**TASK ITEM**
Could you transcribe every entry below exactly, leaving out the pictures?

**Stored data entries**
= Beginning of Section =

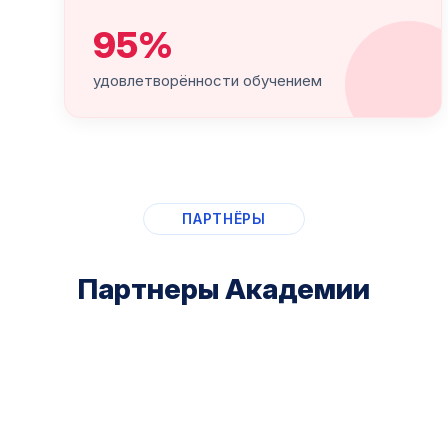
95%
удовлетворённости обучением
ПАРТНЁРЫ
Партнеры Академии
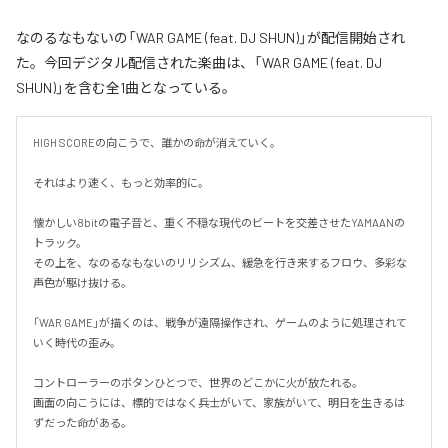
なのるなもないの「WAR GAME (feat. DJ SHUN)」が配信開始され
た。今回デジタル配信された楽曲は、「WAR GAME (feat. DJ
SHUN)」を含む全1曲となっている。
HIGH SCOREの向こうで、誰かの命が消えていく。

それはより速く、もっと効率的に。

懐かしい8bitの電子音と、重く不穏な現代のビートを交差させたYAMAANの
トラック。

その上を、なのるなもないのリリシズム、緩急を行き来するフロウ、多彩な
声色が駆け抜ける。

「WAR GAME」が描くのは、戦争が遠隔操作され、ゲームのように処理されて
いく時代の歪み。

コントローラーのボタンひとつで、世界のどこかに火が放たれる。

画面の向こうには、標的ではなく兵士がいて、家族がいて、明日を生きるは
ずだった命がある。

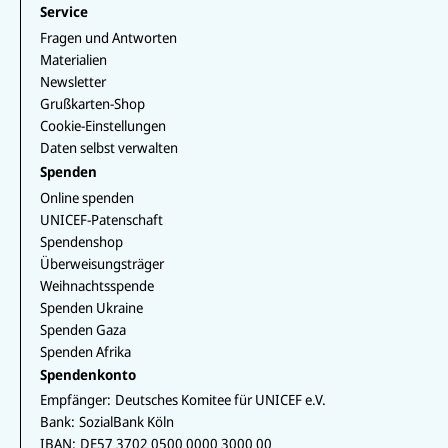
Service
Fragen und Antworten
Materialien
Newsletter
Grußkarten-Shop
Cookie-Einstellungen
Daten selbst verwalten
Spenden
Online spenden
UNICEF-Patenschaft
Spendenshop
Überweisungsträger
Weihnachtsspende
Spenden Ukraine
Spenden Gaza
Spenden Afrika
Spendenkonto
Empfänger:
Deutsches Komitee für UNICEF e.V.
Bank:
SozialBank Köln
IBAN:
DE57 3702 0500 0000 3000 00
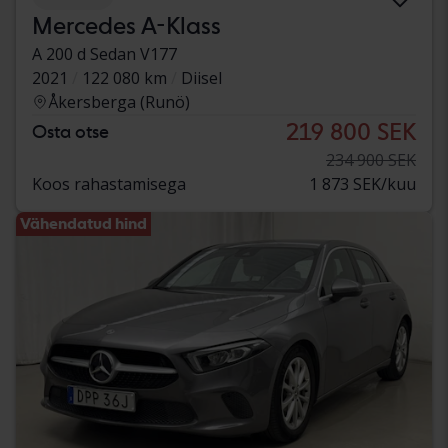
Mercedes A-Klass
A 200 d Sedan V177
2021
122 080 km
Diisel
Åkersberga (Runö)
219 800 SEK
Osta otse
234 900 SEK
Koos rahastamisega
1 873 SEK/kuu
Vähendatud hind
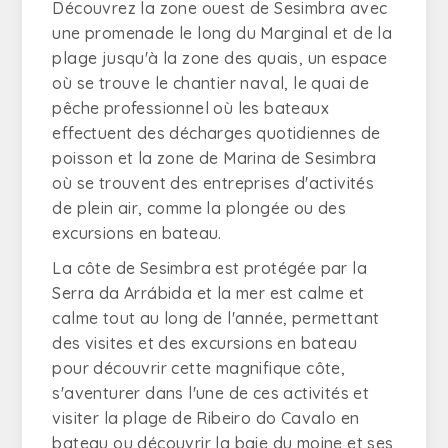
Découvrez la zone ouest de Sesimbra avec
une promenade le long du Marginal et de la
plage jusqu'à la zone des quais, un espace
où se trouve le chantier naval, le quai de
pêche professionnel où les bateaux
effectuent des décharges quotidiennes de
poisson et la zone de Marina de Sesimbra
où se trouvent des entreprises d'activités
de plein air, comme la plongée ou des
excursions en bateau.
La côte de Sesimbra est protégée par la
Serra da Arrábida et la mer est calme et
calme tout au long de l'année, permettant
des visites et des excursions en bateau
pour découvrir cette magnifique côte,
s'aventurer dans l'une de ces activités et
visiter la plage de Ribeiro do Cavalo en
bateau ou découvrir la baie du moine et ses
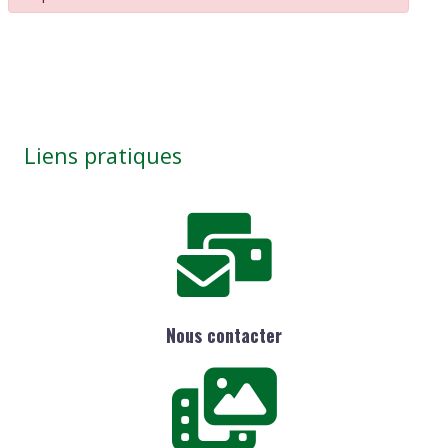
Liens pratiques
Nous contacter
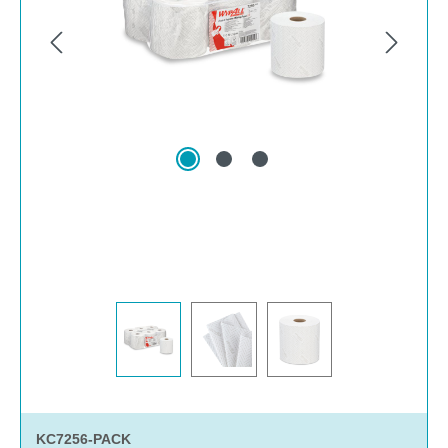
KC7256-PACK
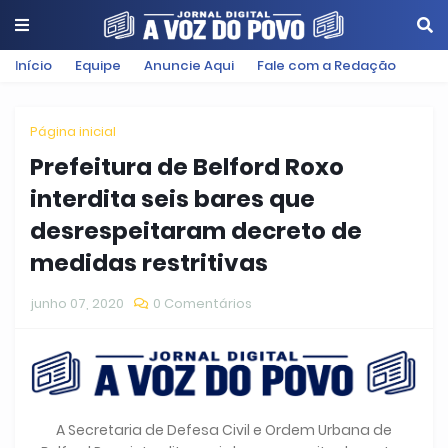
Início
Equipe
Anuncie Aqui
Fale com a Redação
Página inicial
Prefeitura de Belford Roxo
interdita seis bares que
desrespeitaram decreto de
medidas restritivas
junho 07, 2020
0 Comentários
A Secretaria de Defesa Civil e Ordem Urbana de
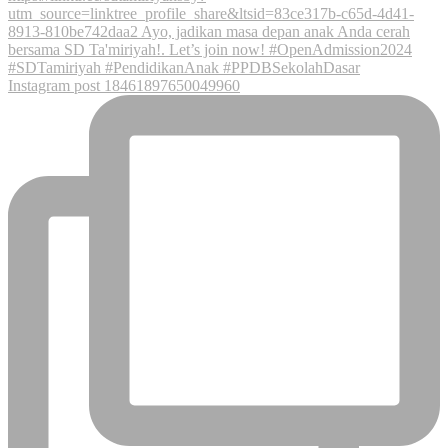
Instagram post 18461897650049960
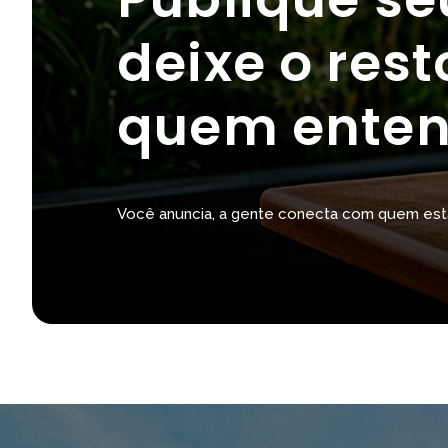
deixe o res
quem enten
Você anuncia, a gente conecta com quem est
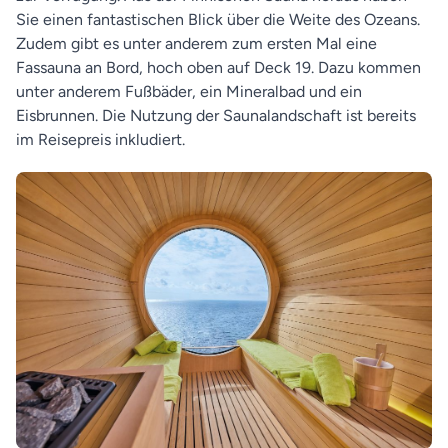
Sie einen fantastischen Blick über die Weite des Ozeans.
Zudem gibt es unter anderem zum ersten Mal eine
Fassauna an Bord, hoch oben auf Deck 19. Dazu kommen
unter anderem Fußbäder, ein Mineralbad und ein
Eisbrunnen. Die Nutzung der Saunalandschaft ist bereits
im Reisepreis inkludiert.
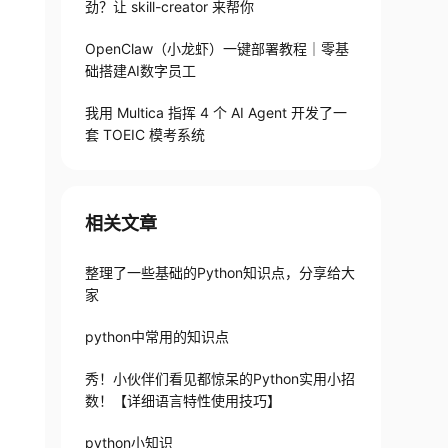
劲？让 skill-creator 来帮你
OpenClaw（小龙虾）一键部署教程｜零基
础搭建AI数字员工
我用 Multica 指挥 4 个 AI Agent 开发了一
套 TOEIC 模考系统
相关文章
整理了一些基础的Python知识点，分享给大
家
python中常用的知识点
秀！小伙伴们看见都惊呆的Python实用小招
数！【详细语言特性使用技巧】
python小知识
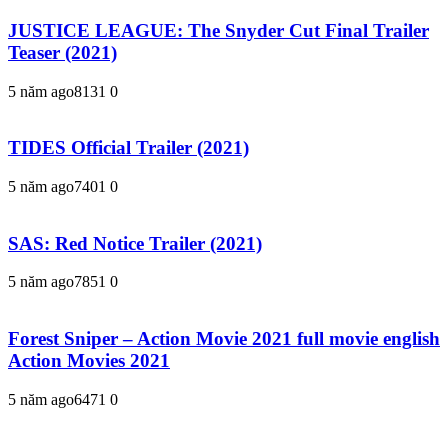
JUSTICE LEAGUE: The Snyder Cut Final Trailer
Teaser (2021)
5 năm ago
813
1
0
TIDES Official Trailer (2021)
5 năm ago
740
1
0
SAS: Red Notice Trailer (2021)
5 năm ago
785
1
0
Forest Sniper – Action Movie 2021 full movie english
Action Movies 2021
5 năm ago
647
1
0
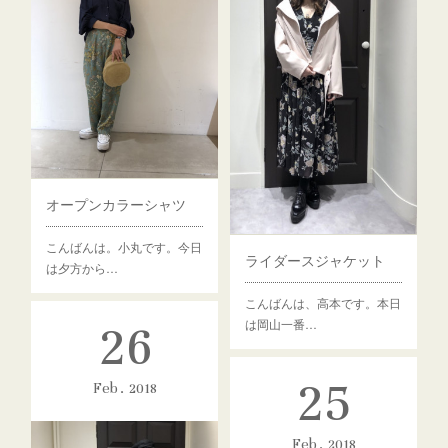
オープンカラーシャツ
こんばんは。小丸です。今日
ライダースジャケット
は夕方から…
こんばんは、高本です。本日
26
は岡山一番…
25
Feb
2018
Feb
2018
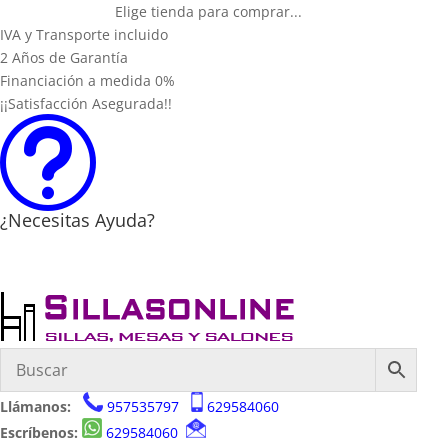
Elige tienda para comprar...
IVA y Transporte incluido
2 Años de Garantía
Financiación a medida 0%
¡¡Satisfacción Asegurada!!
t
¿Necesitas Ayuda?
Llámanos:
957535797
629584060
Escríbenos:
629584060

= End of Section =

**THE ANSWER**
95%
удовлетворённости обучением
ПАРТНЁРЫ
Партнеры Академии
なのるなもないの「WAR GAME (feat. DJ SHUN)」が配信開始され
た。今回デジタル配信された楽曲は、「WAR GAME (feat. DJ
SHUN)」を含む全1曲となっている。
HIGH SCOREの向こうで、誰かの命が消えていく。

それはより速く、もっと効率的に。

懐かしい8bitの電子音と、重く不穏な現代のビートを交差させたYAMAANの
トラック。

その上を、なのるなもないのリリシズム、緩急を行き来するフロウ、多彩な
声色が駆け抜ける。

「WAR GAME」が描くのは、戦争が遠隔操作され、ゲームのように処理されて
いく時代の歪み。

コントローラーのボタンひとつで、世界のどこかに火が放たれる。

画面の向こうには、標的ではなく兵士がいて、家族がいて、明日を生きるは
ずだった命がある。

Service
Fragen und Antworten
Materialien
Newsletter
Grußkarten-Shop
Cookie-Einstellungen
Daten selbst verwalten
Spenden
Online spenden
UNICEF-Patenschaft
Spendenshop
Überweisungsträger
Weihnachtsspende
Spenden Ukraine
Spenden Gaza
Spenden Afrika
Spendenkonto
Empfänger:
Deutsches Komitee für UNICEF e.V.
Bank:
SozialBank Köln
IBAN:
DE57 3702 0500 0000 3000 00
Mercedes A-Klass
A 200 d Sedan V177
2021
122 080 km
Diisel
Åkersberga (Runö)
219 800 SEK
Osta otse
234 900 SEK
Koos rahastamisega
1 873 SEK/kuu
Vähendatud hind
Découvrez la zone ouest de Sesimbra avec
une promenade le long du Marginal et de la
plage jusqu'à la zone des quais, un espace
où se trouve le chantier naval, le quai de
pêche professionnel où les bateaux
effectuent des décharges quotidiennes de
poisson et la zone de Marina de Sesimbra
où se trouvent des entreprises d'activités
de plein air, comme la plongée ou des
excursions en bateau.
La côte de Sesimbra est protégée par la
Serra da Arrábida et la mer est calme et
calme tout au long de l'année, permettant
des visites et des excursions en bateau
pour découvrir cette magnifique côte,
s'aventurer dans l'une de ces activités et
visiter la plage de Ribeiro do Cavalo en
bateau ou découvrir la baie du moine et ses
Liens pratiques
Nous contacter
KC7256-PACK
Início
Equipe
Anuncie Aqui
Fale com a Redação
Página inicial
Prefeitura de Belford Roxo
interdita seis bares que
desrespeitaram decreto de
medidas restritivas
junho 07, 2020
0 Comentários
A Secretaria de Defesa Civil e Ordem Urbana de
Instagram post 18461897650049960
deixe o res
quem enten
Você anuncia, a gente conecta com quem est
Sie einen fantastischen Blick über die Weite des Ozeans.
Zudem gibt es unter anderem zum ersten Mal eine
Fassauna an Bord, hoch oben auf Deck 19. Dazu kommen
unter anderem Fußbäder, ein Mineralbad und ein
Eisbrunnen. Die Nutzung der Saunalandschaft ist bereits
im Reisepreis inkludiert.
劲？让 skill-creator 来帮你
OpenClaw（小龙虾）一键部署教程｜零基
础搭建AI数字员工
我用 Multica 指挥 4 个 AI Agent 开发了一
套 TOEIC 模考系统
相关文章
整理了一些基础的Python知识点，分享给大
家
python中常用的知识点
秀！小伙伴们看见都惊呆的Python实用小招
数！【详细语言特性使用技巧】
python小知识
JUSTICE LEAGUE: The Snyder Cut Final Trailer
Teaser (2021)
5 năm ago
813
1
0
TIDES Official Trailer (2021)
5 năm ago
740
1
0
SAS: Red Notice Trailer (2021)
5 năm ago
785
1
0
Forest Sniper – Action Movie 2021 full movie english
Action Movies 2021
5 năm ago
647
1
0
オープンカラーシャツ
こんばんは。小丸です。今日
ライダースジャケット
は夕方から…
こんばんは、高本です。本日
26
は岡山一番…
25
Feb
2018
Feb
2018
Elige tienda para comprar...
IVA y Transporte incluido
2 Años de Garantía
Financiación a medida 0%
¡¡Satisfacción Asegurada!!
t
¿Necesitas Ayuda?
Llámanos:
957535797
629584060
Escríbenos:
629584060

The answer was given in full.